Saved entries:
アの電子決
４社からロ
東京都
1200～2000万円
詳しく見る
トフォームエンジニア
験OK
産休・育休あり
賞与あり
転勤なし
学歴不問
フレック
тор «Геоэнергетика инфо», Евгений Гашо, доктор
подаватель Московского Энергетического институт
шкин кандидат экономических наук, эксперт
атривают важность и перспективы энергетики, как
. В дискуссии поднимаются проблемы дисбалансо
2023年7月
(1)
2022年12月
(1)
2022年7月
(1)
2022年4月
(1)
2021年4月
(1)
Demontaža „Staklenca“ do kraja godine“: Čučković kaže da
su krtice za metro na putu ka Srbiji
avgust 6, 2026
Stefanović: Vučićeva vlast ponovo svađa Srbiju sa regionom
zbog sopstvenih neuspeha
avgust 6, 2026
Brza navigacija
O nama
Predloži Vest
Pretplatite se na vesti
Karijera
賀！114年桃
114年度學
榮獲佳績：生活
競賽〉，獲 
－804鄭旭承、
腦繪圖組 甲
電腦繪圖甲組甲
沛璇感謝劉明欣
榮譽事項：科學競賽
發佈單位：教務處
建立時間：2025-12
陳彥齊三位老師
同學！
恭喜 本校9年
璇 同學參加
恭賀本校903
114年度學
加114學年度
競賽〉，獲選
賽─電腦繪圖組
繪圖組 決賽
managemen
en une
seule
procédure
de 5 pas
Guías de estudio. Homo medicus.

> **Work instruction**
The full data must appear again, retyped in every detail.

> **Written reply**
アの電子決
４社からロ
東京都
1200～2000万円
詳しく見る
トフォームエンジニア
験OK
産休・育休あり
賞与あり
転勤なし
学歴不問
フレック
тор «Геоэнергетика инфо», Евгений Гашо, доктор
подаватель Московского Энергетического институт
шкин кандидат экономических наук, эксперт
атривают важность и перспективы энергетики, как
. В дискуссии поднимаются проблемы дисбалансо
2023年7月
(1)
2022年12月
(1)
2022年7月
(1)
2022年4月
(1)
2021年4月
(1)
Demontaža „Staklenca“ do kraja godine“: Čučković kaže da
su krtice za metro na putu ka Srbiji
avgust 6, 2026
Stefanović: Vučićeva vlast ponovo svađa Srbiju sa regionom
zbog sopstvenih neuspeha
avgust 6, 2026
Brza navigacija
O nama
Predloži Vest
Pretplatite se na vesti
Karijera
賀！114年桃
114年度學
榮獲佳績：生活
競賽〉，獲 
－804鄭旭承、
腦繪圖組 甲
電腦繪圖甲組甲
沛璇感謝劉明欣
榮譽事項：科學競賽
發佈單位：教務處
建立時間：2025-12
陳彥齊三位老師
同學！
恭喜 本校9年
璇 同學參加
恭賀本校903
114年度學
加114學年度
競賽〉，獲選
賽─電腦繪圖組
繪圖組 決賽
managemen
en une
seule
procédure
de 5 pas
Guías de estudio. Homo medicus.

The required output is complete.